What Matip has brought to the table for Liverpool in the past couple seasons is a centre back with some play-style variety that, while he’s gotten in trouble for it from time to time, allows him to be matched well in different situations. He can step out of the defensive line and hold it steady with equal proficiency. Though aerially Matip was distant in the match against Watford, he’s been a good presence in the air for Liverpool. In terms of aggression, he can be a bit too passive at times, but Matip’s patience with the opposition in possession has proven that he reads and reacts to situations well enough.
Put simply, not too shabby
The point is that, yes, squad depth is more important than ever. Liverpool supporters have been reminded fairly recently the perils of lacking depth, especially the season after landing in the Champions League places.
And there’s no doubt, in terms of both pure footballing ability and defensive solidarity, Matip can be improved upon. Further, Manchester City, the Spanish powerhouses Barcelona and Real Madrid, Bayern Munich, and more clubs littered with quality throughout their squad have proven that some of the best defenders in the world are willing to rotate if it means playing with a great team.
But with other positions on the pitch that need strengthening – rotation for Roberto Firmino, more than just Xherdan Shaqiri to replace either winger and the endless midfield discussion all apply here – centre-back could be an area that is left as is going into next season and beyond.
Compared with some of the options available to past Premier League winners, there’s just not that much wrong with having Matip fill in when needed.
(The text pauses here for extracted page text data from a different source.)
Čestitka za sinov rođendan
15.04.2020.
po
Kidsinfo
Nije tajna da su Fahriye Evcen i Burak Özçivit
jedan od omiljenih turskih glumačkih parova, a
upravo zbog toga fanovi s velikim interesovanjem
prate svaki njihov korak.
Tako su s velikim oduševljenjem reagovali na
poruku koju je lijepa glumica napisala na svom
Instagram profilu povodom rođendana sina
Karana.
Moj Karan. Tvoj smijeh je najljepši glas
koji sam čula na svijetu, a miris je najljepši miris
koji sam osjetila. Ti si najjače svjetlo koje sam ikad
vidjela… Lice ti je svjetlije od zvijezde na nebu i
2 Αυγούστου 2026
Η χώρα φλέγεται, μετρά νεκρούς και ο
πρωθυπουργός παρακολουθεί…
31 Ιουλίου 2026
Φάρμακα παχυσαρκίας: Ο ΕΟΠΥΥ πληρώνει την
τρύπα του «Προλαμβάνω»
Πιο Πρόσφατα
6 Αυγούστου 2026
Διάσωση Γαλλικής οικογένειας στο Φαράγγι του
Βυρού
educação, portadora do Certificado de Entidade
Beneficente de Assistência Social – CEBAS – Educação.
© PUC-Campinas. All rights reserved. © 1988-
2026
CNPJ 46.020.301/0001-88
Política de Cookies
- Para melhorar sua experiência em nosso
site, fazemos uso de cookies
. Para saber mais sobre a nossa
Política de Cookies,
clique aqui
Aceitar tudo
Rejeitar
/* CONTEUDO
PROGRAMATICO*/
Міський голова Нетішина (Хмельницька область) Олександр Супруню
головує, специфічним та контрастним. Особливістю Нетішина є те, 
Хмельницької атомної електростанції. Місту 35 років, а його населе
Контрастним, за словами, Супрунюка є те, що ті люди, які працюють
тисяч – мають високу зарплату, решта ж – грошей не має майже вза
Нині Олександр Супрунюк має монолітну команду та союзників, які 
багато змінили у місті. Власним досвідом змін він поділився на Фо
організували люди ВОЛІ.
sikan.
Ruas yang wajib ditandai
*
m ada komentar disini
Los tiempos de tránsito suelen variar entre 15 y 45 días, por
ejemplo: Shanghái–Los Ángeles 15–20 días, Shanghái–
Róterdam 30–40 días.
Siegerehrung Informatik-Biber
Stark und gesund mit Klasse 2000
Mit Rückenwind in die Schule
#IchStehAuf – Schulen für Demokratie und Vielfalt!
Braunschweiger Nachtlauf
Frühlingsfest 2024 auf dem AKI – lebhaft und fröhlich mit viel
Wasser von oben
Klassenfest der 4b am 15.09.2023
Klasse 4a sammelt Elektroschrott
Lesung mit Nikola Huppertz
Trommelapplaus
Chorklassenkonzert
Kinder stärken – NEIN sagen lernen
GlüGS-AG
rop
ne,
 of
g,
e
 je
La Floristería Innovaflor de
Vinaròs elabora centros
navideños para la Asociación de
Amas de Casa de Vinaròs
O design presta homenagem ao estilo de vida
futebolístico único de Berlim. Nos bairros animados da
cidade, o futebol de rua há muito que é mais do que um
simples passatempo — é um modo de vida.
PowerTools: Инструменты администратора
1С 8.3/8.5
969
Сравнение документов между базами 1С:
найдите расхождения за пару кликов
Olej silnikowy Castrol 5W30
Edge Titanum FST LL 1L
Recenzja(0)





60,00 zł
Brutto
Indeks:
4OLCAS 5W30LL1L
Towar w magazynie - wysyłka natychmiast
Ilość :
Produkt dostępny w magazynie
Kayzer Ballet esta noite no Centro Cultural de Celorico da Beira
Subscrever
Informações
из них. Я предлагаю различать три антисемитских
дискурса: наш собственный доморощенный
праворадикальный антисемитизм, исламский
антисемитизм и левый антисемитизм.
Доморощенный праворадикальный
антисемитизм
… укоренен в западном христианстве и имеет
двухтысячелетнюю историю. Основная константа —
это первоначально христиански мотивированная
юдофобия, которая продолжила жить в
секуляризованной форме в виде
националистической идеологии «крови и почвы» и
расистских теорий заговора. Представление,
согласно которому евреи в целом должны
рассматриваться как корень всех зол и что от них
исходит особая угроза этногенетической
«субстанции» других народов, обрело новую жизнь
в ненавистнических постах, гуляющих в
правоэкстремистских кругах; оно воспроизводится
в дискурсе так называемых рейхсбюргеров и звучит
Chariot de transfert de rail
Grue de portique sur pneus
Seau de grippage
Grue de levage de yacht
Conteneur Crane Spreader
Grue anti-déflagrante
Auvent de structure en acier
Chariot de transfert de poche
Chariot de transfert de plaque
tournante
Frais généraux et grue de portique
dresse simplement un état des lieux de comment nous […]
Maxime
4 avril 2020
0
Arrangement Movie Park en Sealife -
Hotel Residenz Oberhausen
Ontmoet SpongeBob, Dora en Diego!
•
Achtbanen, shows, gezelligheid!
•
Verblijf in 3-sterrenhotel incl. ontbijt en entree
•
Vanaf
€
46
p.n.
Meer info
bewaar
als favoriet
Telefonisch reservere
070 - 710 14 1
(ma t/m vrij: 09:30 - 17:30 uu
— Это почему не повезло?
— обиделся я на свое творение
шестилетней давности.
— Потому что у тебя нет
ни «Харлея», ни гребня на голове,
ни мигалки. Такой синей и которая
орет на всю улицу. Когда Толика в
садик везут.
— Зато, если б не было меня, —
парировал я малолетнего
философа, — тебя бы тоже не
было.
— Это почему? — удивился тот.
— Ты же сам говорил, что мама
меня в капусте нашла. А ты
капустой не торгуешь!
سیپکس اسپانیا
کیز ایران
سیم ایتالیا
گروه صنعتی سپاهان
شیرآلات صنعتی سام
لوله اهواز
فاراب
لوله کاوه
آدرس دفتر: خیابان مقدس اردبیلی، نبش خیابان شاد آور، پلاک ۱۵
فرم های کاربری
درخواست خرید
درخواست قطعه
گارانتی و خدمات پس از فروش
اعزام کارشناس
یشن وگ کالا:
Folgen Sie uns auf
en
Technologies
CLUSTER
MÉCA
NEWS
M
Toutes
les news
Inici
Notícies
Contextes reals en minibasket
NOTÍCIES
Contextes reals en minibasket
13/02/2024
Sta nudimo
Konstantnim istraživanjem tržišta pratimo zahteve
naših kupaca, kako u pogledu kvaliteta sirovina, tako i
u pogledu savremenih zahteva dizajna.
Most Liverpool fans wouldn’t trade van Dijk or, when healthy, Joe Gomez for another player that would knock Matip farther down the pecking order. Which means fourth-choice gets improved upon by offloading either Lovren or the Cameroonian international. Whether that’s a direct necessity or otherwise is a something for you to decide for yourself.
For the moment, however, Matip is here at Liverpool putting in performances despite getting nearly no minutes in the entire first half of the season. If that form continues when he’s needed, most will argue that having Matip around is a pretty good thing.